Hayward, D.A., Voorhies, W., Morris, J.L., Capozzi, F. and Ristic, J. (2017). Staring Reality in the Face: A Comparison of Social Attention Across Laboratory and Real World Measures Suggests Little Common Ground. Canadian Journal of Experimental Psychology/Revue Canadienne de Psychologie Expérimentale, 71(3), 212 - 225. http://dx.doi.org/10.1037/cep0000117

Abstract

The ability to attend to someone else’s gaze is thought to represent one of the essential building blocks of the human sociocognitive system. This behavior, termed social attention, has traditionally been assessed using laboratory procedures in which participants’ response time and/or accuracy performance indexes attentional function.
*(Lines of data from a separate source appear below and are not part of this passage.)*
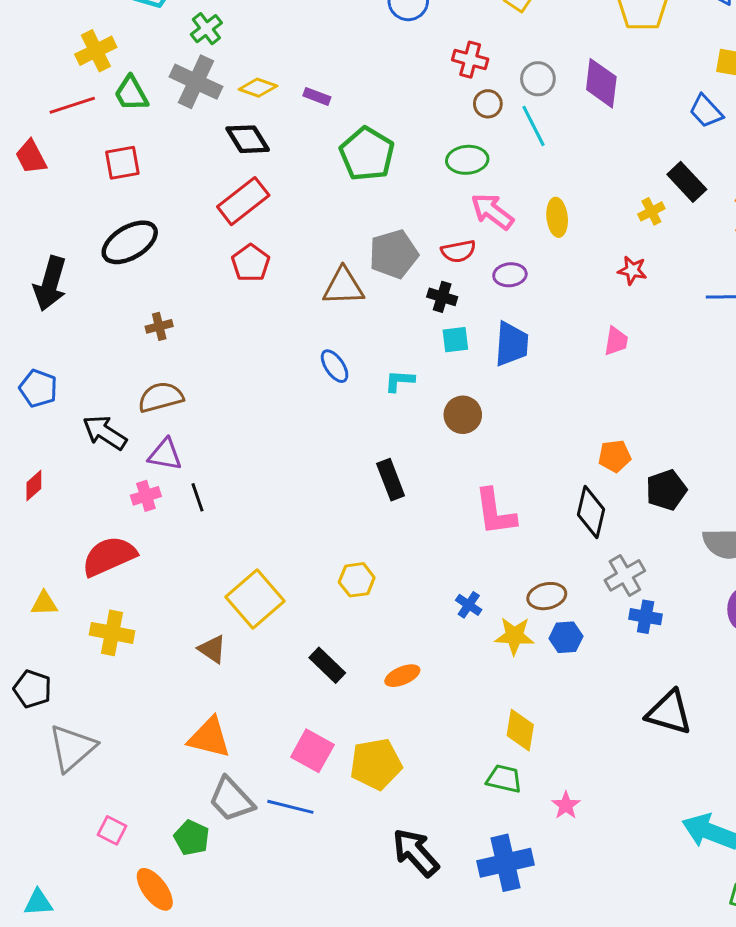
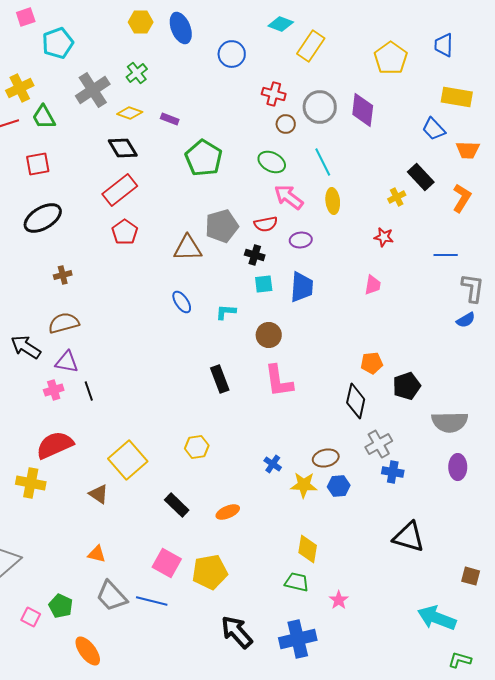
green cross: (206, 29) -> (137, 73), moved
gray circle: (538, 79) -> (320, 107), size x1.4
gray cross: (196, 82) -> (93, 90), moved, turned 32
cyan line: (534, 126) -> (323, 162), moved
green ellipse: (467, 160) -> (272, 162), turned 32
pink L-shape: (495, 512) -> (279, 381), moved
red semicircle: (109, 556) -> (55, 445), moved
orange triangle: (209, 738) -> (97, 554), size x0.6
green pentagon: (192, 838) -> (61, 606), moved
orange ellipse: (155, 889) -> (88, 651), moved

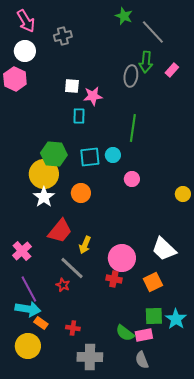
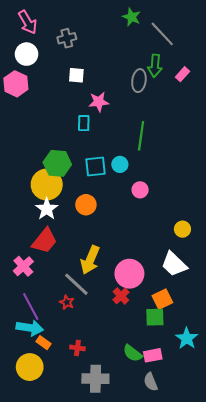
white square: (72, 86) -> (76, 75), moved
yellow circle: (183, 194) -> (182, 229), moved
red trapezoid: (60, 231) -> (45, 241), moved
yellow arrow: (85, 245) -> (90, 260), size x1.5
red cross: (114, 279) -> (121, 296), turned 35
green square: (154, 316) -> (155, 317), moved

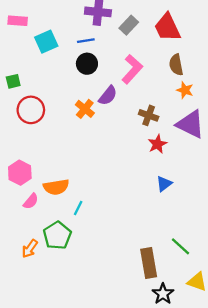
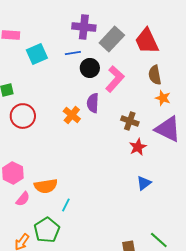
gray rectangle: (129, 25) -> (112, 39), size x1.4
black circle: (87, 64) -> (90, 68), moved
purple semicircle: (108, 96) -> (93, 103), turned 144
Recently, a parallel body of emerging research has started to examine social attention during real life social interactions using naturalistic and observational methodologies. The main goal of the present work was to begin connecting these two lines of inquiry. To do so, here we operationalized, indexed, and measured the engagement and shifting components of social attention using covert and overt measures. These measures were obtained during an unconstrained real-world social interaction and during a typical laboratory social cuing task. Our results indicated reliable and overall similar indices of social attention engagement and shifting within each task. However, these measures did not relate across the two tasks. We discuss these results as potentially reflecting the differences in social attention mechanisms, the specificity of the cuing task’s measurement, as well as possible general dissimilarities with respect to context, task goals, and/or social presence.